- **Exercise goal**:
Return the lines of the data below exactly. Start at the first and end with the line containing "наконечником на 10 мл – 5 шт.".

### Input records

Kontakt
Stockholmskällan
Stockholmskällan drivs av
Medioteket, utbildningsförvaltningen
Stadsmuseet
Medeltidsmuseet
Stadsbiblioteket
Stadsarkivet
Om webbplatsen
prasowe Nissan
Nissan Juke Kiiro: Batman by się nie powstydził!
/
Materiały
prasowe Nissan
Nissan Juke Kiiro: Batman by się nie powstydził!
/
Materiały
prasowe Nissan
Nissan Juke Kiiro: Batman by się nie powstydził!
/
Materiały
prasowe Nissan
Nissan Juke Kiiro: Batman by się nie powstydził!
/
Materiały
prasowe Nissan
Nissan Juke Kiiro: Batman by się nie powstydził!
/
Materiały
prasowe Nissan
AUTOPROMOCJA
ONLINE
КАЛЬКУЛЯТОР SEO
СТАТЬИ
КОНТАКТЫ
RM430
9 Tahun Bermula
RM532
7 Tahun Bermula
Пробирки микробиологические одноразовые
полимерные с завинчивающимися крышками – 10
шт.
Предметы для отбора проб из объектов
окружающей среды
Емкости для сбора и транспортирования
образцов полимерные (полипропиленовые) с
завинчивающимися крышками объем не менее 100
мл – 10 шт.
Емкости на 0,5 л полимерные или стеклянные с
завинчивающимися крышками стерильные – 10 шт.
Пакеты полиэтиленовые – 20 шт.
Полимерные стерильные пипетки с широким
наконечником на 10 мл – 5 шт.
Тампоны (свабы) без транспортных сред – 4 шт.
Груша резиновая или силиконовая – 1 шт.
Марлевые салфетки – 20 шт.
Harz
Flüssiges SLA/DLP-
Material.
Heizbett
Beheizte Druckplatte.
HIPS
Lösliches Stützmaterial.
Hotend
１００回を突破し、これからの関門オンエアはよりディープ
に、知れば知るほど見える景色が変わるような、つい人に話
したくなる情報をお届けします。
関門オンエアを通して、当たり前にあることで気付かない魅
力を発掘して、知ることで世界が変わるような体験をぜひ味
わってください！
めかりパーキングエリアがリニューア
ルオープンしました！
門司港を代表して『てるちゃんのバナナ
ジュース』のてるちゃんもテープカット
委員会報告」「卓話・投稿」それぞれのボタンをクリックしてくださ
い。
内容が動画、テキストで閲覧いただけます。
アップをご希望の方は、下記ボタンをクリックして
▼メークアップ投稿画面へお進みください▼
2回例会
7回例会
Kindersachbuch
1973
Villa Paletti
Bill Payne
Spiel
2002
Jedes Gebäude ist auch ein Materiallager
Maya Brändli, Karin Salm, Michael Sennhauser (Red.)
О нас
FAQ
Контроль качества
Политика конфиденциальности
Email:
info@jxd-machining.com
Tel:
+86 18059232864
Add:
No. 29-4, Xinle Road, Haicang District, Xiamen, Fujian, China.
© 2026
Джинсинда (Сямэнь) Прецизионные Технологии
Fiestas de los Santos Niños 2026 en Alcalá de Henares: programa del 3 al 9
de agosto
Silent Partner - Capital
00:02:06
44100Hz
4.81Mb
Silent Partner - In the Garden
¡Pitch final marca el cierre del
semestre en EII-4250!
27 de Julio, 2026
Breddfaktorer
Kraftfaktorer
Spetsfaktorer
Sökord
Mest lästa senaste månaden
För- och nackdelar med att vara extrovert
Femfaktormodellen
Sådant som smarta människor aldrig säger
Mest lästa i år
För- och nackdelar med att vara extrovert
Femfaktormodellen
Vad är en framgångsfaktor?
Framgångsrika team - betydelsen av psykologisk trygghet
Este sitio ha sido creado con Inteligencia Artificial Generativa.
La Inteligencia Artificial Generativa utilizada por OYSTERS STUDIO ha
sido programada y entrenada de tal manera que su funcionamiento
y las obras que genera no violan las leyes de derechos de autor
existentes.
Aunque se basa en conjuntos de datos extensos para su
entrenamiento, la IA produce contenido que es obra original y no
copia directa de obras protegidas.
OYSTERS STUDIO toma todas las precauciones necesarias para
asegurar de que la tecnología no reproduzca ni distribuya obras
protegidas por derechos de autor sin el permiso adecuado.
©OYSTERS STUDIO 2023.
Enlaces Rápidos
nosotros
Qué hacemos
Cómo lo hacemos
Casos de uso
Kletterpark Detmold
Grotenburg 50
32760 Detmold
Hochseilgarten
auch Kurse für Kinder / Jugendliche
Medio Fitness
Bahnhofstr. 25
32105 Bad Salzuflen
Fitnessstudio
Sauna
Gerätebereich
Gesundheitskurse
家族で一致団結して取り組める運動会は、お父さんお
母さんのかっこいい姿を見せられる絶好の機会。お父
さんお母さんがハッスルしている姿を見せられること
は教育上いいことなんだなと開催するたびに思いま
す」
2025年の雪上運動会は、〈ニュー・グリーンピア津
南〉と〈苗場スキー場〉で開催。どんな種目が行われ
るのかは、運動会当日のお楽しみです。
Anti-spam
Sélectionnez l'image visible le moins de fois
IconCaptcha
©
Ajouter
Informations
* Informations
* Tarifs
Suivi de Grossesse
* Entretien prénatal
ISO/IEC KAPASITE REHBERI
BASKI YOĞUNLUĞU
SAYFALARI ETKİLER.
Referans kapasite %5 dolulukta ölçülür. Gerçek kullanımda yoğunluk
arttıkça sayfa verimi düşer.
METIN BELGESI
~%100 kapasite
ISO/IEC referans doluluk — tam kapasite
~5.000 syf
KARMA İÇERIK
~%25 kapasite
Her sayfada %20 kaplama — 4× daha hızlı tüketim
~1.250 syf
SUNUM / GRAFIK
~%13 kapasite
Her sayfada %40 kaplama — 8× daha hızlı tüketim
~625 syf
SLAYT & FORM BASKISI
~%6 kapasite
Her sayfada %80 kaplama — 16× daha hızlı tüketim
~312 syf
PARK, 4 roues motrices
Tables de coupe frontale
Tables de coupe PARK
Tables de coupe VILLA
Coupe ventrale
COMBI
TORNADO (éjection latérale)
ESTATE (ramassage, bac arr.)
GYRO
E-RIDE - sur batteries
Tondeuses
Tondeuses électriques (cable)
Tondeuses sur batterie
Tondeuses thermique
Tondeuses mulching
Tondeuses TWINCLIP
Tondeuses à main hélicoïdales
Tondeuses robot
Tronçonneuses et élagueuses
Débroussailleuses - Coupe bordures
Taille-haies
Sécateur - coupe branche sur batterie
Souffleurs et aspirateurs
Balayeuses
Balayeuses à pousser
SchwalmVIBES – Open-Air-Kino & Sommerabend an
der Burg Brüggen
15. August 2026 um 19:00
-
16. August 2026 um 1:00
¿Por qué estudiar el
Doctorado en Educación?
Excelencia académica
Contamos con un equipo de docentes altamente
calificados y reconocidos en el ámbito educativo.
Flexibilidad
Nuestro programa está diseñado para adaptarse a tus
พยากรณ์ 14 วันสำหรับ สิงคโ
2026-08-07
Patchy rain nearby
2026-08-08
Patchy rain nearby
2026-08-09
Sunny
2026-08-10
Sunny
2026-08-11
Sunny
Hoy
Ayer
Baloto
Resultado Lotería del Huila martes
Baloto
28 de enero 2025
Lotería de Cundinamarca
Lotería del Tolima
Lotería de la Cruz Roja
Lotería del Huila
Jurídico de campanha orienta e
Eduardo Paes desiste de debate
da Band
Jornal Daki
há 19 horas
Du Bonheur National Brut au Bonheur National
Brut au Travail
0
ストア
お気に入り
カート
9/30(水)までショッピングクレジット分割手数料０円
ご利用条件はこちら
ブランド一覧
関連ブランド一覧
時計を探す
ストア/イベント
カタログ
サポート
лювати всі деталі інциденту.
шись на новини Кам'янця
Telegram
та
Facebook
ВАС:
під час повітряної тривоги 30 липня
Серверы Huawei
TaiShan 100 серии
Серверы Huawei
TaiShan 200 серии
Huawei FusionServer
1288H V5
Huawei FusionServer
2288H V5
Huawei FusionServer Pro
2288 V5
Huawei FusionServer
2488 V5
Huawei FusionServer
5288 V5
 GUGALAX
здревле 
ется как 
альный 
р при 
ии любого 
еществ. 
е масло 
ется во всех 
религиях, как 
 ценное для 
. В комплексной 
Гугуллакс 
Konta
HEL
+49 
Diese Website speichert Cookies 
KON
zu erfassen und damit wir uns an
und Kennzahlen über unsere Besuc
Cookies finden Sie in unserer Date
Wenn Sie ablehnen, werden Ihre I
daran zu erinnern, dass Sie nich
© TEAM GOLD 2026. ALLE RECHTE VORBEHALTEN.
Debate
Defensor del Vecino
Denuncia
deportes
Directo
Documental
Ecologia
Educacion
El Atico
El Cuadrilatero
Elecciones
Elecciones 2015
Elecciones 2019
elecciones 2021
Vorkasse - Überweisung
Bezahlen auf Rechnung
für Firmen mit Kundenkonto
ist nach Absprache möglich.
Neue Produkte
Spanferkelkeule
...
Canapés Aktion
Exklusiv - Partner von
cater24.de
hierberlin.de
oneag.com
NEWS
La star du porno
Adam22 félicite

######

- **Response to this exercise**:
Kontakt
Stockholmskällan
Stockholmskällan drivs av
Medioteket, utbildningsförvaltningen
Stadsmuseet
Medeltidsmuseet
Stadsbiblioteket
Stadsarkivet
Om webbplatsen
prasowe Nissan
Nissan Juke Kiiro: Batman by się nie powstydził!
/
Materiały
prasowe Nissan
Nissan Juke Kiiro: Batman by się nie powstydził!
/
Materiały
prasowe Nissan
Nissan Juke Kiiro: Batman by się nie powstydził!
/
Materiały
prasowe Nissan
Nissan Juke Kiiro: Batman by się nie powstydził!
/
Materiały
prasowe Nissan
Nissan Juke Kiiro: Batman by się nie powstydził!
/
Materiały
prasowe Nissan
AUTOPROMOCJA
ONLINE
КАЛЬКУЛЯТОР SEO
СТАТЬИ
КОНТАКТЫ
RM430
9 Tahun Bermula
RM532
7 Tahun Bermula
Пробирки микробиологические одноразовые
полимерные с завинчивающимися крышками – 10
шт.
Предметы для отбора проб из объектов
окружающей среды
Емкости для сбора и транспортирования
образцов полимерные (полипропиленовые) с
завинчивающимися крышками объем не менее 100
мл – 10 шт.
Емкости на 0,5 л полимерные или стеклянные с
завинчивающимися крышками стерильные – 10 шт.
Пакеты полиэтиленовые – 20 шт.
Полимерные стерильные пипетки с широким
наконечником на 10 мл – 5 шт.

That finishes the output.